*** Data provided ***

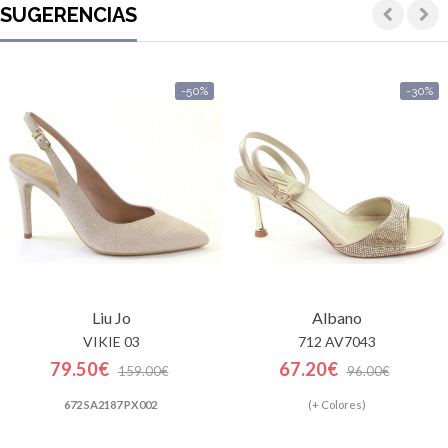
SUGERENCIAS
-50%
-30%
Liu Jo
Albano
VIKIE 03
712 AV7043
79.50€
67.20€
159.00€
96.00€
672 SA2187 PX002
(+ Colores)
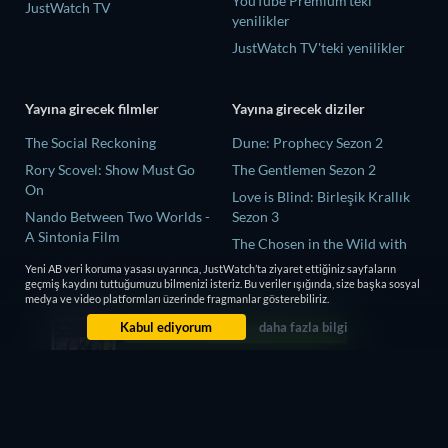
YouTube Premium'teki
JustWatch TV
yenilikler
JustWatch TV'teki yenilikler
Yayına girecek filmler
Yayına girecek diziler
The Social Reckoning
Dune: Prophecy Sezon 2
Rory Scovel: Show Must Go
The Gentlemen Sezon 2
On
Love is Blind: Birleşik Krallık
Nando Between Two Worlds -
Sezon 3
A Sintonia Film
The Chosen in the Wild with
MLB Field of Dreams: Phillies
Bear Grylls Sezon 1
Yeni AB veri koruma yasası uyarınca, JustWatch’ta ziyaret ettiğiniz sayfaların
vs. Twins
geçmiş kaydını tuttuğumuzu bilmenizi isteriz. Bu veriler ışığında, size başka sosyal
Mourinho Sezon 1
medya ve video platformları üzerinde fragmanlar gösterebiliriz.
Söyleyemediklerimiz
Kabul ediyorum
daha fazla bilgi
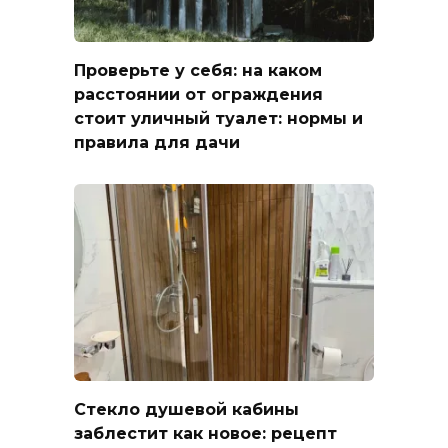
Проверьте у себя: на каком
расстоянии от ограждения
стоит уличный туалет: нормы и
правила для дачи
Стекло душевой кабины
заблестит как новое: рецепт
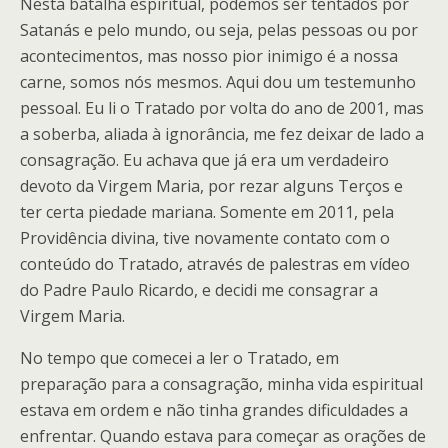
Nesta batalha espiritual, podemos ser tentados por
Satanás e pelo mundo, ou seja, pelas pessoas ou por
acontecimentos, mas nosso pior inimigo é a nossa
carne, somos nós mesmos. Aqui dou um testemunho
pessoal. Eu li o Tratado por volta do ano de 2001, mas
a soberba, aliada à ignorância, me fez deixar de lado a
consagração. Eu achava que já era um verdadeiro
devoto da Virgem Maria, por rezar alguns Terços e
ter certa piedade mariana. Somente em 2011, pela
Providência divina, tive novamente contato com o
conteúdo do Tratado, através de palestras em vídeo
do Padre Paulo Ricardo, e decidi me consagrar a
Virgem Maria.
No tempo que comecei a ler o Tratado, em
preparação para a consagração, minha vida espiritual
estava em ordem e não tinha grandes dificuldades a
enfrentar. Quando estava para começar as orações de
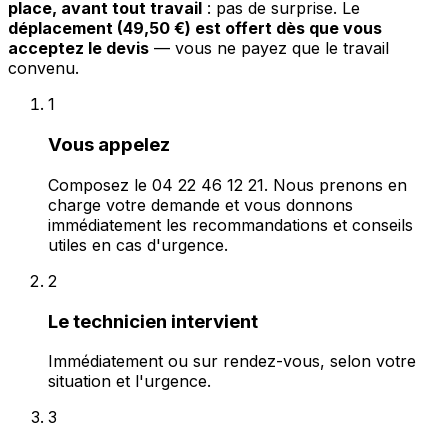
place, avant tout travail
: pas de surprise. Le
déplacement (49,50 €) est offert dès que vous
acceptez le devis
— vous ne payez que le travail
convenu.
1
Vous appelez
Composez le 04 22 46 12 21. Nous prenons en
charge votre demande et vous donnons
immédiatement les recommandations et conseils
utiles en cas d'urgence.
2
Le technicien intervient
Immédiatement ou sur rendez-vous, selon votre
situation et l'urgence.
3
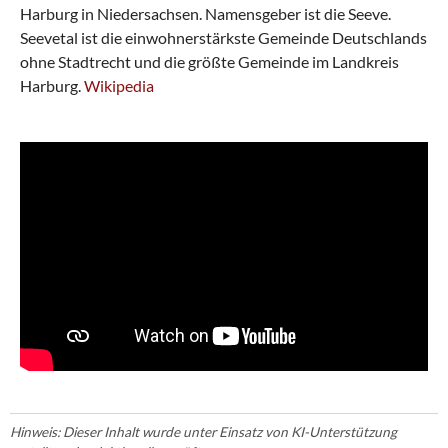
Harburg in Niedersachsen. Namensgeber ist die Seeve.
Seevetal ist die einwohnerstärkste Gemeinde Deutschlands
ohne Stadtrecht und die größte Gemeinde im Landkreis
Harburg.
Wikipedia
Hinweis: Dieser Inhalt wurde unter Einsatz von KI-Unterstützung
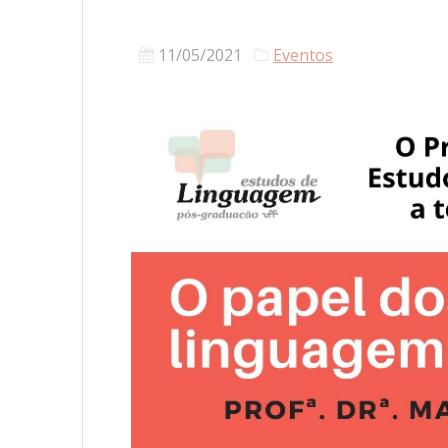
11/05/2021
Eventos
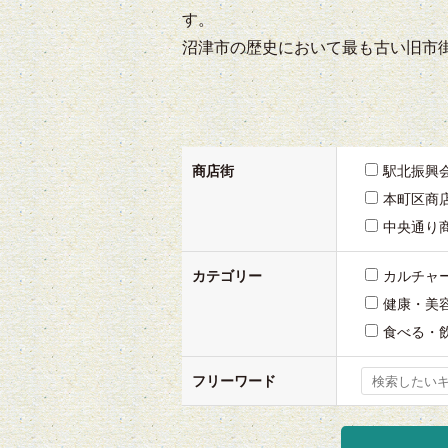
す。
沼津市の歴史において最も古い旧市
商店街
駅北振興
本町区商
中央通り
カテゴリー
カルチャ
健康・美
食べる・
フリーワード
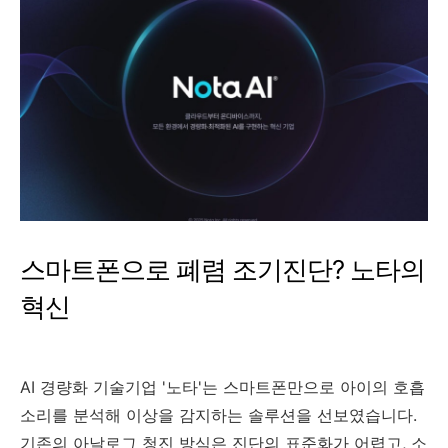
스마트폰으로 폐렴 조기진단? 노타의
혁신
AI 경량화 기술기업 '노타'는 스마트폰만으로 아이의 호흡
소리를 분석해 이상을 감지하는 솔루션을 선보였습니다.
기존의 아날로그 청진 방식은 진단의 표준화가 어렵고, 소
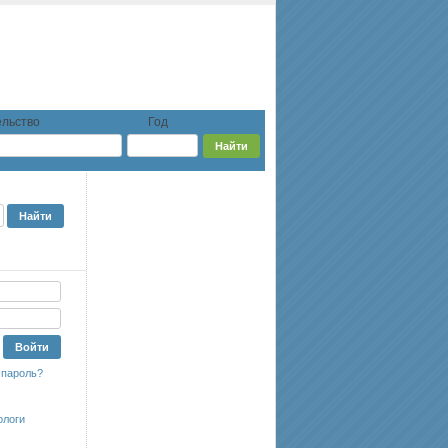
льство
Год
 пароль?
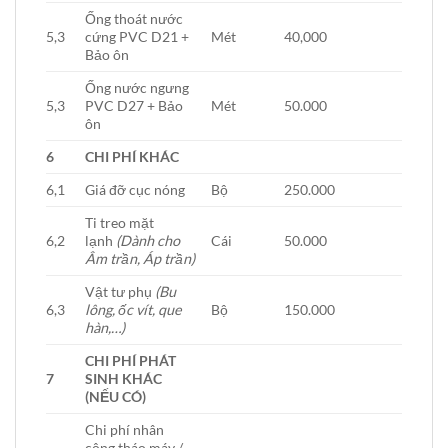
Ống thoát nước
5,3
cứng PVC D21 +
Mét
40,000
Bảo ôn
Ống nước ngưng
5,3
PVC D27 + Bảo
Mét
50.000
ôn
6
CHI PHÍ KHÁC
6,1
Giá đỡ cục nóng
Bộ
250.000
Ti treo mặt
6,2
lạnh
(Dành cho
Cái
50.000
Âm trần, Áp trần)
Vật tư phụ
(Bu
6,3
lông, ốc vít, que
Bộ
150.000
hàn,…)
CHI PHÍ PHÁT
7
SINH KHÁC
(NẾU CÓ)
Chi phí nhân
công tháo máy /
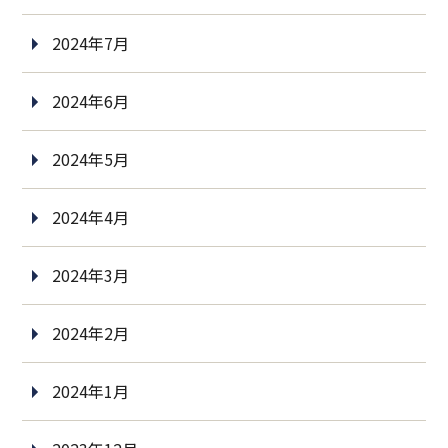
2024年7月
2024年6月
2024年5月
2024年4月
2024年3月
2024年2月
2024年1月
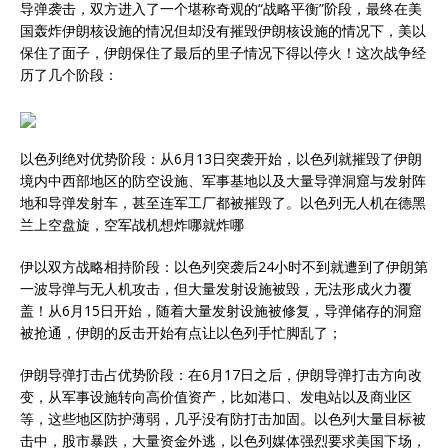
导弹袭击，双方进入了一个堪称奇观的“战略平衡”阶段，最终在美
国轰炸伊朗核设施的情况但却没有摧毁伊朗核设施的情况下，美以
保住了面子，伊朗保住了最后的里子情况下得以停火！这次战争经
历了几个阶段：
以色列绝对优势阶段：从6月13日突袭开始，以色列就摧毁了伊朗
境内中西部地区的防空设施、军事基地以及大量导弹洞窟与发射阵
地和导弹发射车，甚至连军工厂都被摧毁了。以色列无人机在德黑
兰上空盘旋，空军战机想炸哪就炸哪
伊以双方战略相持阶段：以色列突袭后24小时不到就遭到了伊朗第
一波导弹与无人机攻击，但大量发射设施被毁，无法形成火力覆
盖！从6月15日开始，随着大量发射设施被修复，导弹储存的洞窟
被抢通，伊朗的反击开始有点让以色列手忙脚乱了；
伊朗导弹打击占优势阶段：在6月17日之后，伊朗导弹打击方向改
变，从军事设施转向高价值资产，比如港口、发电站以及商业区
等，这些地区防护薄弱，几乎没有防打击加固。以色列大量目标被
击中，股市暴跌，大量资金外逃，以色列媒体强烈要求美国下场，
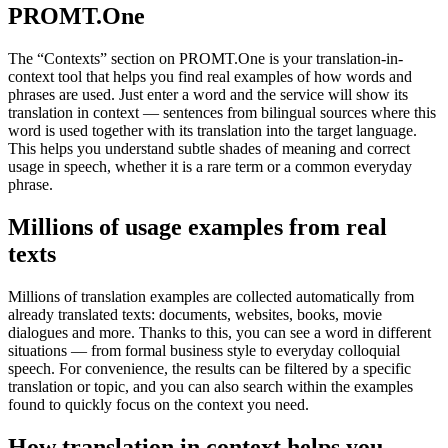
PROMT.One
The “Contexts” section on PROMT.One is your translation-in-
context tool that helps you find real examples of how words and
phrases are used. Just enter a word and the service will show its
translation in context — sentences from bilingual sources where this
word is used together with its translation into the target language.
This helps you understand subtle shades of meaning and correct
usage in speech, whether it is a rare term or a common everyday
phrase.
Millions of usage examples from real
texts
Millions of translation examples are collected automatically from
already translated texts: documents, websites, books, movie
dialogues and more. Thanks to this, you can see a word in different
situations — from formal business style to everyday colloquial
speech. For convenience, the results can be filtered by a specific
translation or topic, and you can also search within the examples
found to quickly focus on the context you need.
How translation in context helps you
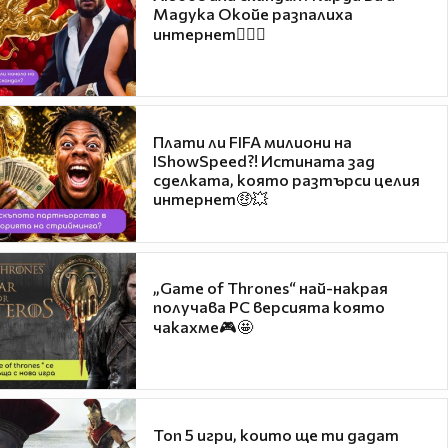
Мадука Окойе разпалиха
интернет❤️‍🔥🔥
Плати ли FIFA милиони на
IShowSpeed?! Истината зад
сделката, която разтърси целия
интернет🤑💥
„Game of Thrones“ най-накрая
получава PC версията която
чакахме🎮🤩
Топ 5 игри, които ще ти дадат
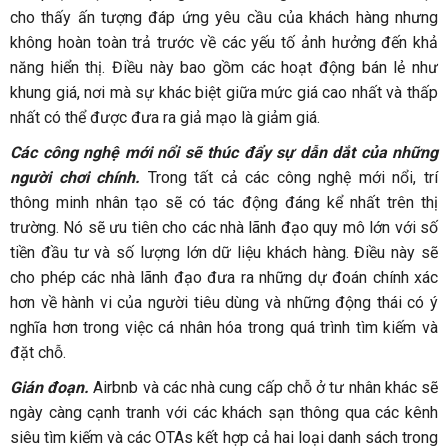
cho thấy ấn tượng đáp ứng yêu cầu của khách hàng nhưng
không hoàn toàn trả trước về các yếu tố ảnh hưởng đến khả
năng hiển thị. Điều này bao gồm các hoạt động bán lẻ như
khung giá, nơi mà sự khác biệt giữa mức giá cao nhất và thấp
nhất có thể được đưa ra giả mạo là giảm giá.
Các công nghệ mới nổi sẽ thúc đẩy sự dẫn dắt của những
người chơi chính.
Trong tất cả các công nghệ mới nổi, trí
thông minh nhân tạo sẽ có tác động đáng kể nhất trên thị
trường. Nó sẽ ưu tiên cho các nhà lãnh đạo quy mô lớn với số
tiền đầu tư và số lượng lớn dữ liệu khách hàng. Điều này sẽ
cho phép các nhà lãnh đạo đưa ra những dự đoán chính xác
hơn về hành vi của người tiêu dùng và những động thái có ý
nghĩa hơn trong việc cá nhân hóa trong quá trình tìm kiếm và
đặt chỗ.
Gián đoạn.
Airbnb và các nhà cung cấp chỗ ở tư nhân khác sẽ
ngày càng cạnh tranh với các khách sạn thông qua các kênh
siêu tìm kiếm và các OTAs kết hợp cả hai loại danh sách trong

*** End of Data provided ***

Your task: Everything in the data must be printed verbatim except the pictures.

Response:
SUGERENCIAS
-50%
-30%
Liu Jo
Albano
VIKIE 03
712 AV7043
79.50€
67.20€
159.00€
96.00€
672 SA2187 PX002
(+ Colores)
YouTube Premium'teki
JustWatch TV
yenilikler
JustWatch TV'teki yenilikler
Yayına girecek filmler
Yayına girecek diziler
The Social Reckoning
Dune: Prophecy Sezon 2
Rory Scovel: Show Must Go
The Gentlemen Sezon 2
On
Love is Blind: Birleşik Krallık
Nando Between Two Worlds -
Sezon 3
A Sintonia Film
The Chosen in the Wild with
MLB Field of Dreams: Phillies
Bear Grylls Sezon 1
Yeni AB veri koruma yasası uyarınca, JustWatch’ta ziyaret ettiğiniz sayfaların
vs. Twins
geçmiş kaydını tuttuğumuzu bilmenizi isteriz. Bu veriler ışığında, size başka sosyal
Mourinho Sezon 1
medya ve video platformları üzerinde fragmanlar gösterebiliriz.
Söyleyemediklerimiz
Kabul ediyorum
daha fazla bilgi
Проверьте у себя: на каком
расстоянии от ограждения
стоит уличный туалет: нормы и
правила для дачи
Стекло душевой кабины
заблестит как новое: рецепт
Nesta batalha espiritual, podemos ser tentados por
Satanás e pelo mundo, ou seja, pelas pessoas ou por
acontecimentos, mas nosso pior inimigo é a nossa
carne, somos nós mesmos. Aqui dou um testemunho
pessoal. Eu li o Tratado por volta do ano de 2001, mas
a soberba, aliada à ignorância, me fez deixar de lado a
consagração. Eu achava que já era um verdadeiro
devoto da Virgem Maria, por rezar alguns Terços e
ter certa piedade mariana. Somente em 2011, pela
Providência divina, tive novamente contato com o
conteúdo do Tratado, através de palestras em vídeo
do Padre Paulo Ricardo, e decidi me consagrar a
Virgem Maria.
No tempo que comecei a ler o Tratado, em
preparação para a consagração, minha vida espiritual
estava em ordem e não tinha grandes dificuldades a
enfrentar. Quando estava para começar as orações de
place, avant tout travail
: pas de surprise. Le
déplacement (49,50 €) est offert dès que vous
acceptez le devis
— vous ne payez que le travail
convenu.
1
Vous appelez
Composez le 04 22 46 12 21. Nous prenons en
charge votre demande et vous donnons
immédiatement les recommandations et conseils
utiles en cas d'urgence.
2
Le technicien intervient
Immédiatement ou sur rendez-vous, selon votre
situation et l'urgence.
3
Harburg in Niedersachsen. Namensgeber ist die Seeve.
Seevetal ist die einwohnerstärkste Gemeinde Deutschlands
ohne Stadtrecht und die größte Gemeinde im Landkreis
Harburg.
Wikipedia
Hinweis: Dieser Inhalt wurde unter Einsatz von KI-Unterstützung
11/05/2021
Eventos
す。
沼津市の歴史において最も古い旧市
商店街
駅北振興
本町区商
中央通り
カテゴリー
カルチャ
健康・美
食べる・
フリーワード
스마트폰으로 폐렴 조기진단? 노타의
혁신
AI 경량화 기술기업 '노타'는 스마트폰만으로 아이의 호흡
소리를 분석해 이상을 감지하는 솔루션을 선보였습니다.
기존의 아날로그 청진 방식은 진단의 표준화가 어렵고, 소
льство
Год
 пароль?
Ống thoát nước
5,3
cứng PVC D21 +
Mét
40,000
Bảo ôn
Ống nước ngưng
5,3
PVC D27 + Bảo
Mét
50.000
ôn
6
CHI PHÍ KHÁC
6,1
Giá đỡ cục nóng
Bộ
250.000
Ti treo mặt
6,2
lạnh
(Dành cho
Cái
50.000
Âm trần, Áp trần)
Vật tư phụ
(Bu
6,3
lông, ốc vít, que
Bộ
150.000
hàn,…)
CHI PHÍ PHÁT
7
SINH KHÁC
(NẾU CÓ)
Chi phí nhân
công tháo máy /
2024年7月
2024年6月
2024年5月
2024年4月
2024年3月
2024年2月
2024年1月
导弹袭击，双方进入了一个堪称奇观的“战略平衡”阶段，最终在美
国轰炸伊朗核设施的情况但却没有摧毁伊朗核设施的情况下，美以
保住了面子，伊朗保住了最后的里子情况下得以停火！这次战争经
历了几个阶段：
以色列绝对优势阶段：从6月13日突袭开始，以色列就摧毁了伊朗
境内中西部地区的防空设施、军事基地以及大量导弹洞窟与发射阵
地和导弹发射车，甚至连军工厂都被摧毁了。以色列无人机在德黑
兰上空盘旋，空军战机想炸哪就炸哪
伊以双方战略相持阶段：以色列突袭后24小时不到就遭到了伊朗第
一波导弹与无人机攻击，但大量发射设施被毁，无法形成火力覆
盖！从6月15日开始，随着大量发射设施被修复，导弹储存的洞窟
被抢通，伊朗的反击开始有点让以色列手忙脚乱了；
伊朗导弹打击占优势阶段：在6月17日之后，伊朗导弹打击方向改
变，从军事设施转向高价值资产，比如港口、发电站以及商业区
等，这些地区防护薄弱，几乎没有防打击加固。以色列大量目标被
击中，股市暴跌，大量资金外逃，以色列媒体强烈要求美国下场，
PROMT.One
The “Contexts” section on PROMT.One is your translation-in-
context tool that helps you find real examples of how words and
phrases are used. Just enter a word and the service will show its
translation in context — sentences from bilingual sources where this
word is used together with its translation into the target language.
This helps you understand subtle shades of meaning and correct
usage in speech, whether it is a rare term or a common everyday
phrase.
Millions of usage examples from real
texts
Millions of translation examples are collected automatically from
already translated texts: documents, websites, books, movie
dialogues and more. Thanks to this, you can see a word in different
situations — from formal business style to everyday colloquial
speech. For convenience, the results can be filtered by a specific
translation or topic, and you can also search within the examples
found to quickly focus on the context you need.
How translation in context helps you
Мадука Окойе разпалиха
интернет❤️‍🔥🔥
Плати ли FIFA милиони на
IShowSpeed?! Истината зад
сделката, която разтърси целия
интернет🤑💥
„Game of Thrones“ най-накрая
получава PC версията която
чакахме🎮🤩
Топ 5 игри, които ще ти дадат
cho thấy ấn tượng đáp ứng yêu cầu của khách hàng nhưng
không hoàn toàn trả trước về các yếu tố ảnh hưởng đến khả
năng hiển thị. Điều này bao gồm các hoạt động bán lẻ như
khung giá, nơi mà sự khác biệt giữa mức giá cao nhất và thấp
nhất có thể được đưa ra giả mạo là giảm giá.
Các công nghệ mới nổi sẽ thúc đẩy sự dẫn dắt của những
người chơi chính.
Trong tất cả các công nghệ mới nổi, trí
thông minh nhân tạo sẽ có tác động đáng kể nhất trên thị
trường. Nó sẽ ưu tiên cho các nhà lãnh đạo quy mô lớn với số
tiền đầu tư và số lượng lớn dữ liệu khách hàng. Điều này sẽ
cho phép các nhà lãnh đạo đưa ra những dự đoán chính xác
hơn về hành vi của người tiêu dùng và những động thái có ý
nghĩa hơn trong việc cá nhân hóa trong quá trình tìm kiếm và
đặt chỗ.
Gián đoạn.
Airbnb và các nhà cung cấp chỗ ở tư nhân khác sẽ
ngày càng cạnh tranh với các khách sạn thông qua các kênh
siêu tìm kiếm và các OTAs kết hợp cả hai loại danh sách trong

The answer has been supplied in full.